Banishanta in southern Bangladesh appears as grey mud with flimsy huts along a craggy shore. A guide previously identified it as a state-licensed brothel operating since British times. The narrator avoids thinking about the women there because imagining their suffering conflicts with distant casual entitlements. Women persist in the narrator’s imagination, leading to a decision to write a novel set on a fictional island. The novel centers on women’s collective rebellion and survival, aiming to offer a manual for liberation. Fictional women’s protests are framed through extreme patriarchal systems and dramatic reversals of power, including references to Lysistrata and other works.

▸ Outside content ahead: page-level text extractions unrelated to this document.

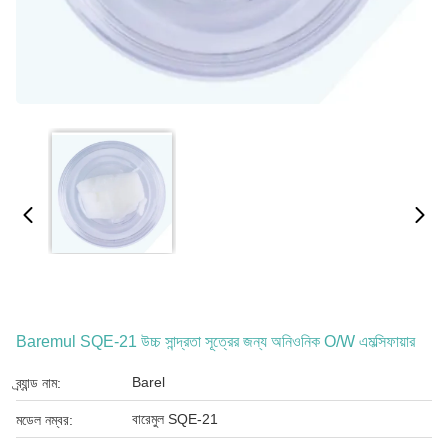
Baremul SQE-21 উচ্চ সান্দ্রতা সূত্রের জন্য অনিওনিক O/W এমল্সিফায়ার
Barel
ব্র্যান্ড নাম:
বারেমুল SQE-21
মডেল নম্বর: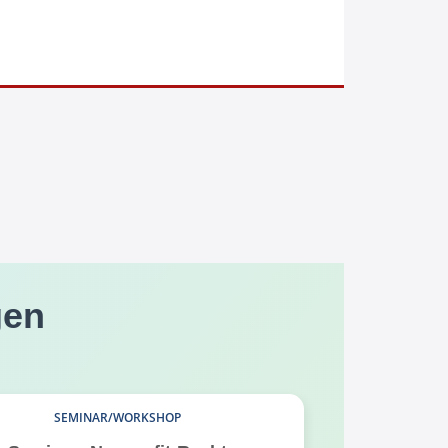
gen
SEMINAR/WORKSHOP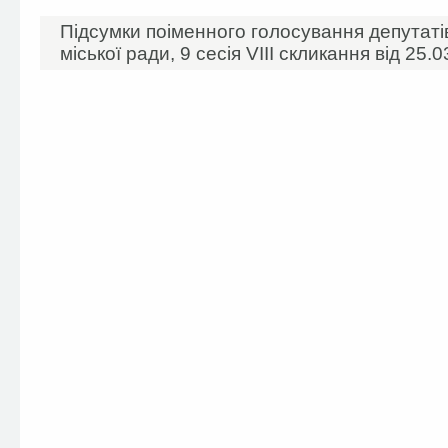
Підсумки поіменного голосування депутаті
міської ради, 9 сесія VIII скликання від 25.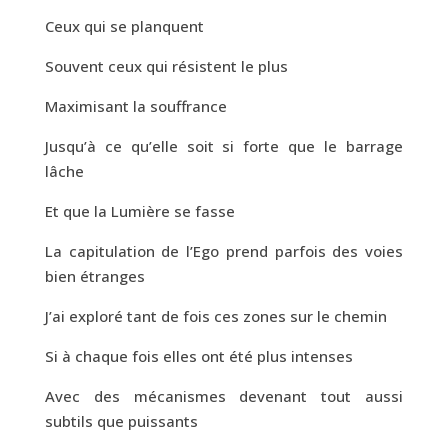
Ceux qui se planquent
Souvent ceux qui résistent le plus
Maximisant la souffrance
Jusqu’à ce qu’elle soit si forte que le barrage
lâche
Et que la Lumière se fasse
La capitulation de l’Ego prend parfois des voies
bien étranges
J’ai exploré tant de fois ces zones sur le chemin
Si à chaque fois elles ont été plus intenses
Avec des mécanismes devenant tout aussi
subtils que puissants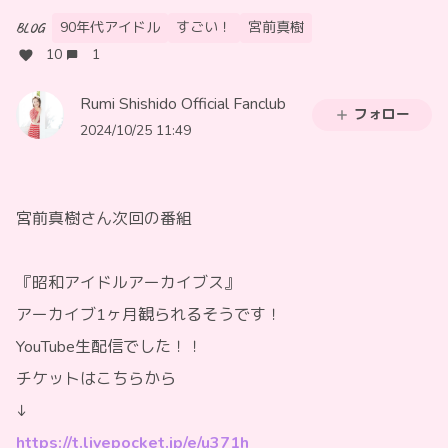
90年代アイドル
すごい！
宮前真樹
BLOG
10
1
Rumi Shishido Official Fanclub
フォロー
2024/10/25 11:49
宮前真樹さん次回の番組
『昭和アイドルアーカイブス』
アーカイブ1ヶ月観られるそうです！
YouTube生配信でした！！
チケットはこちらから
↓
https://t.livepocket.jp/e/u371h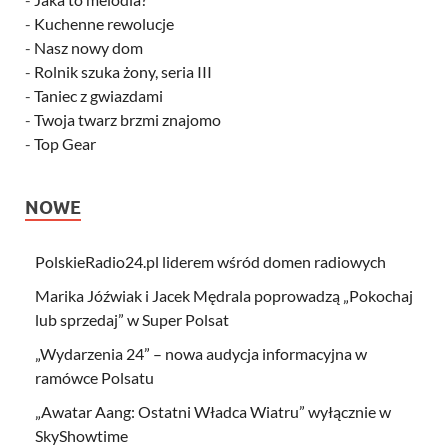
-
Kuchenne rewolucje
-
Nasz nowy dom
-
Rolnik szuka żony, seria III
-
Taniec z gwiazdami
-
Twoja twarz brzmi znajomo
-
Top Gear
NOWE
PolskieRadio24.pl liderem wśród domen radiowych
Marika Jóźwiak i Jacek Mędrala poprowadzą „Pokochaj
lub sprzedaj” w Super Polsat
„Wydarzenia 24” – nowa audycja informacyjna w
ramówce Polsatu
„Awatar Aang: Ostatni Władca Wiatru” wyłącznie w
SkyShowtime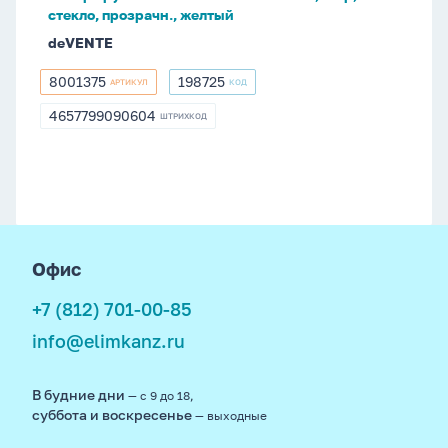
прозрачн.,
стекло, прозрачн., желтый
желтый
deVENTE
8001375
198725
АРТИКУЛ
КОД
8001375
198725
4657799090604
ШТРИХКОД
4657799090604
footer
Офис
+7 (812) 701-00-85
info@elimkanz.ru
В будние дни
— с 9 до 18,
суббота и воскресенье
— выходные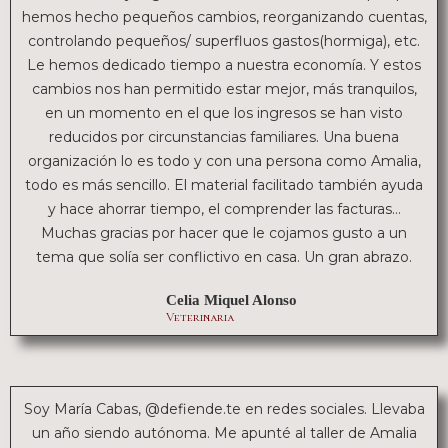
hemos hecho pequeños cambios, reorganizando cuentas,
controlando pequeños/ superfluos gastos(hormiga), etc.
Le hemos dedicado tiempo a nuestra economía. Y estos
cambios nos han permitido estar mejor, más tranquilos,
en un momento en el que los ingresos se han visto
reducidos por circunstancias familiares. Una buena
organización lo es todo y con una persona como Amalia,
todo es más sencillo. El material facilitado también ayuda
y hace ahorrar tiempo, el comprender las facturas…
Muchas gracias por hacer que le cojamos gusto a un
tema que solía ser conflictivo en casa. Un gran abrazo.
Celia Miquel Alonso
Veterinaria
Soy María Cabas, @defiende.te en redes sociales. Llevaba
un año siendo autónoma. Me apunté al taller de Amalia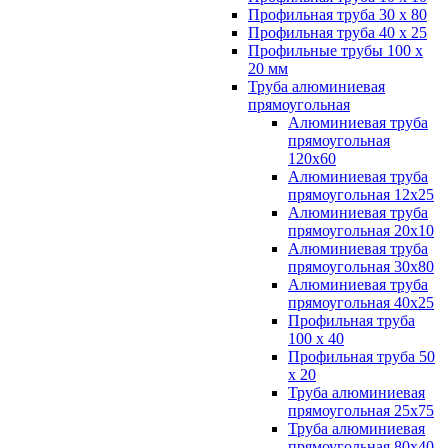
Профильная труба 30 х 80
Профильная труба 40 х 25
Профильные трубы 100 х
20 мм
Труба алюминиевая
прямоугольная
Алюминиевая труба
прямоугольная
120х60
Алюминиевая труба
прямоугольная 12х25
Алюминиевая труба
прямоугольная 20х10
Алюминиевая труба
прямоугольная 30х80
Алюминиевая труба
прямоугольная 40х25
Профильная труба
100 х 40
Профильная труба 50
х 20
Труба алюминиевая
прямоугольная 25х75
Труба алюминиевая
прямоугольная 80х40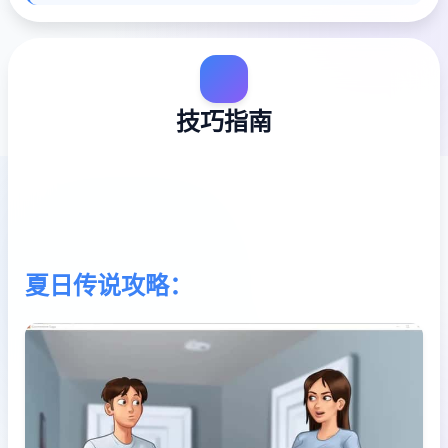
技巧指南
夏日传说攻略：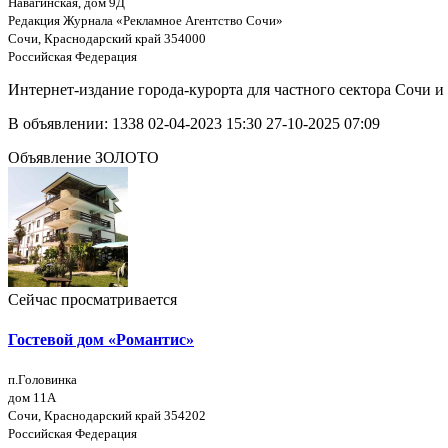
Навагинская, дом 9Д
Редакция Журнала «Рекламное Агентство Сочи»
Сочи, Краснодарский край 354000
Российская Федерация
Интернет-издание города-курорта для частного сектора Сочи и
В объявлении:
1338
02-04-2023 15:30
27-10-2025 07:09
Объявление ЗОЛОТО
Сейчас просматривается
Гостевой дом «Романтис»
п.Головинка
дом 11А
Сочи, Краснодарский край 354202
Российская Федерация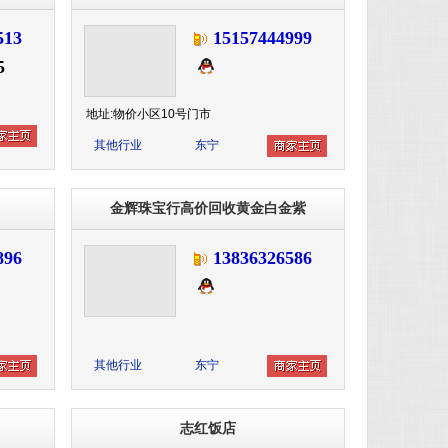
513
15157444999
5
地址:物价小区10号门市
其他行业
东宁
金辉珠宝行高价回收黄金白金紫
896
13836326586
其他行业
东宁
志红饭店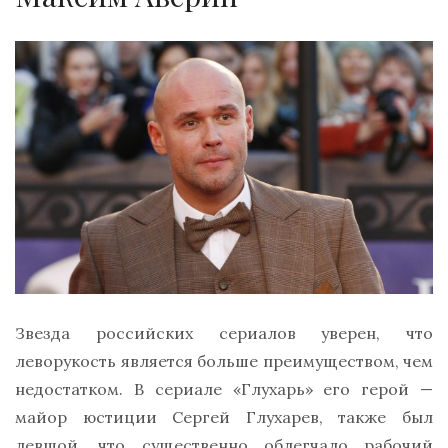
Звезда российских сериалов уверен, что
леворукость является больше преимуществом, чем
недостатком. В сериале «Глухарь» его герой —
майор юстиции Сергей Глухарев, также был
левшой, что существенно облегчало рабочий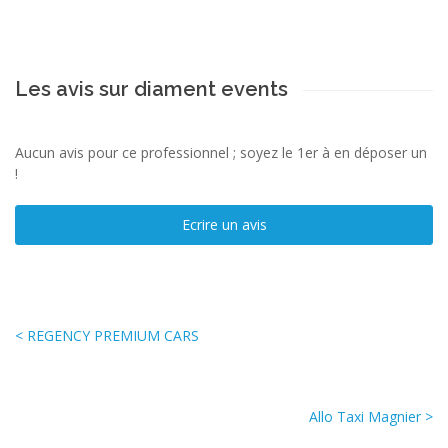
Les avis sur diament events
Aucun avis pour ce professionnel ; soyez le 1er à en déposer un
!
Ecrire un avis
< REGENCY PREMIUM CARS
Allo Taxi Magnier >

"When I arrive I find it is little more than a long patch of grey mud, with a string of flimsy huts lining a craggy shore. Thirteen years earlier, I was on a boat on my way to the Sundarban mangrove forest when a guide casually pointed out the island and told me it was a state-licensed brothel that had been there since the time of the British."
"When I went home, I didn't want to think about Banishanta, because if I did, I would have to imagine the terrible things the women there were enduring while I lived a life of casual entitlements many thousands of miles away. Yet the women squatted in my imagination, refusing to leave. I resolved to never write about them, because it would say things about the world I didn't want to know."
"It was only when I decided I could write a novel, set on a fictional island, about a rebellion of women, that I allowed them in. Fictional representations of women's protests have often been set in speculative worlds. Think of Gilead in The Handmaid's Tale, or more recently, Naomi Alderman's The Power, in which women are suddenly given the power to inflict pain, thus subverting gendered roles and dynamics."
"They often begin with women under extreme, often theocratic forms of patriarchal structures as well as Atwood's Gilead, there is Miriam Toews's Mennonite community in Women Talking. The protagonists then challenge these conditions through collective action. They give us, in fiction, what we yearn for in life a dramatic reversal of fortunes. If I could do that, I thought, I could write about the island. It would be about the possibility of such a place. It would be a manual for survival, a way to imagine liberation not just for those women but for all women."